Availability vs consistency

CAP Theorem: Consistency, Availability, Partition Tolerance. Theorem states in a distributed computer system, you can only support two of the guarantees from CAP.
- Consistency: every read receives the most recent write or an error
- Availability: every req receives a response, without guarantee that it contains the most recent version of information
- Partition Tolerance: The system continues to operate despite arbitrary partitioning due to network failures
- Networks arent reliable, so support partition tolerance, and tradeoff between consistency and availability
  - $CP$ - consistency partition tolerance
    - good for business requiring atomic reads and writes
  - $AP$ - availability and partition tolerance
    - responds with most readily available version of data available on any node (may not be latest)
    - good for business needs eventual consistency or continued function despite external errors

Summary: CAP Theorem, Consistence, Availability, and Partition Tolerance, where common patterns are CP, consistency part for atomic reads and writes, or AP availability part which responds with most readily available ver of data on any node, which is good for eventual consistency or function during external errors.

Consistency Patterns

Now we are faced with options on how to synchronize them so clients have a consistent view of data.

Weak Consistency: reads may or may not see a write. best effort approach is taken i.e. in systems like memcached.
- use cases in VoIP, Video Chat, Realtime multiplayer games.
Eventual consistency: reads will eventually see a write (ms), and data is replicated asynchronously.
- useful for DNS, email, high available systems
Strong consistency: after write, read will see it, data is replicated synchronously
- used in file systems like RDBMSes, or systems that need transactions

Summary: Weak, Eventual, and Strong differ by how accurately a write will be able to be be seen by a read, where Strong will have reads able to read writes right after execution, and goes in example ranking weakest to strongest from Video Chat, to email, to file systems.

Availability Patterns

2 complementary patterns: fail-over and replication

Fail-over:
- Active-passive: AP FO, heartbeats are sent between active and passive servers on standby.

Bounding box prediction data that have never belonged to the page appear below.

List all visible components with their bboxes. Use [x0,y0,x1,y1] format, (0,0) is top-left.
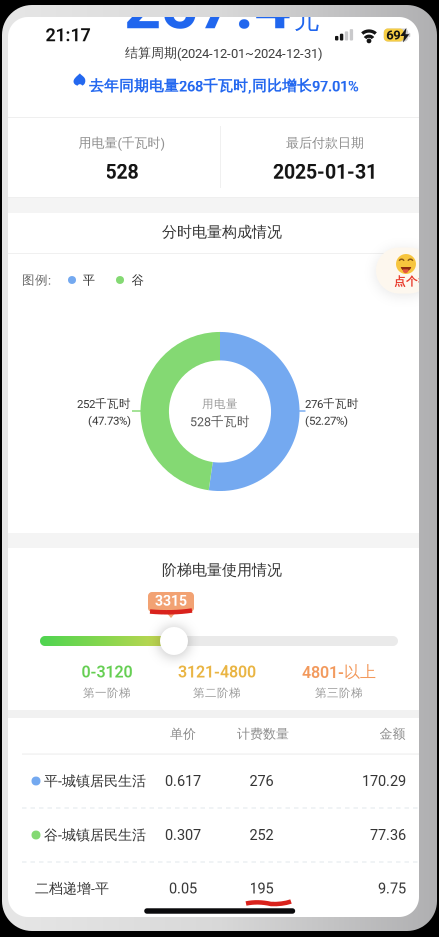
staticText: 276千瓦时 [305,396,359,411]
staticText: 195 [250,880,274,897]
staticText: 0.617 [165,772,201,790]
button[interactable]: 点个赞 [376,248,432,294]
staticText: 谷 [132,272,144,288]
staticText: 0.307 [165,826,201,844]
staticText: 计费数量 [237,726,289,742]
staticText: (47.73%) [88,414,131,428]
staticText: 去年同期电量268千瓦时,同比增长97.01% [89,77,359,95]
staticText: 分时电量构成情况 [162,223,282,242]
button[interactable]: 阶梯电量滑块 [160,627,188,655]
staticText: 谷-城镇居民生活 [44,826,146,844]
staticText: 2025-01-31 [273,161,377,184]
staticText: 528千瓦时 [190,414,250,429]
staticText: 4801-以上 [302,662,376,682]
staticText: 图例: [22,272,51,288]
staticText: 单价 [170,726,196,742]
staticText: 最后付款日期 [286,135,364,151]
staticText: (52.27%) [305,414,348,428]
staticText: 528 [106,161,138,184]
staticText: 元 [294,3,320,36]
staticText: 3315 [155,593,187,609]
staticText: 252千瓦时 [77,396,131,411]
staticText: 257.4 [124,0,291,44]
staticText: 平-城镇居民生活 [44,772,146,790]
staticText: 用电量(千瓦时) [78,135,166,151]
staticText: 第一阶梯 [83,686,131,700]
staticText: 276 [250,772,274,790]
staticText: 9.75 [378,880,406,897]
staticText: 用电量 [202,397,238,411]
staticText: 170.29 [362,772,406,790]
staticText: 21:17 [46,24,90,46]
staticText: 结算周期(2024-12-01~2024-12-31) [125,45,323,61]
staticText: 金额 [380,726,406,742]
staticText: 252 [250,826,274,844]
staticText: 阶梯电量使用情况 [162,561,282,580]
staticText: 3121-4800 [178,663,256,681]
staticText: 平 [82,272,96,288]
staticText: 0.05 [169,880,197,897]
staticText: 第二阶梯 [193,686,241,700]
staticText: 0-3120 [82,663,132,681]
staticText: 二档递增-平 [35,880,109,897]
staticText: 第三阶梯 [315,686,363,700]
staticText: 69 [386,27,400,43]
staticText: 77.36 [370,826,406,844]
staticText: 点个赞 [394,274,430,289]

Upon interruption, the passive server takes the active IP address and takes over
  - master-slave failover
- Active-active: both servers managin traffic, spreading load.
  - public facing servers require DNS know about public IPs of both.
  - Internal facing, app logic needs to know both servers.
  - master-master failover
- Disadvantages: adds more hardware and complexity, and potential loss of data if active fails before new writes can be replicated to passive
Replication
- master-slave, master-master
Availability in numbers - quantified by uptime/downtime as a % of time service is available
- measured in units of $9s$, 99.99% availability is 4 9s
  - ${ 9, 99, 999, …} = { 9*(10^0), 9(10^1 + 10^0), 9(10^2 + 10^1 + 10^0), …}$
  - for $n > 0$, $n$ 9s is represented by $9(10^n + 10^n-1 + … + 10^0)$
Availability in parallel vs in sequence
- a service depending on multiple components prone to failure has availability dependent on in sequence or in parallel
- In Sequence
  - availability decreases when: Availability (Total) = Availability (Foo) * Availability (Bar)
- In parallel
  - availability decreases when: Availability (Total) = 1 - (1 - Availability (Foo)) * (1 - Availability (Bar))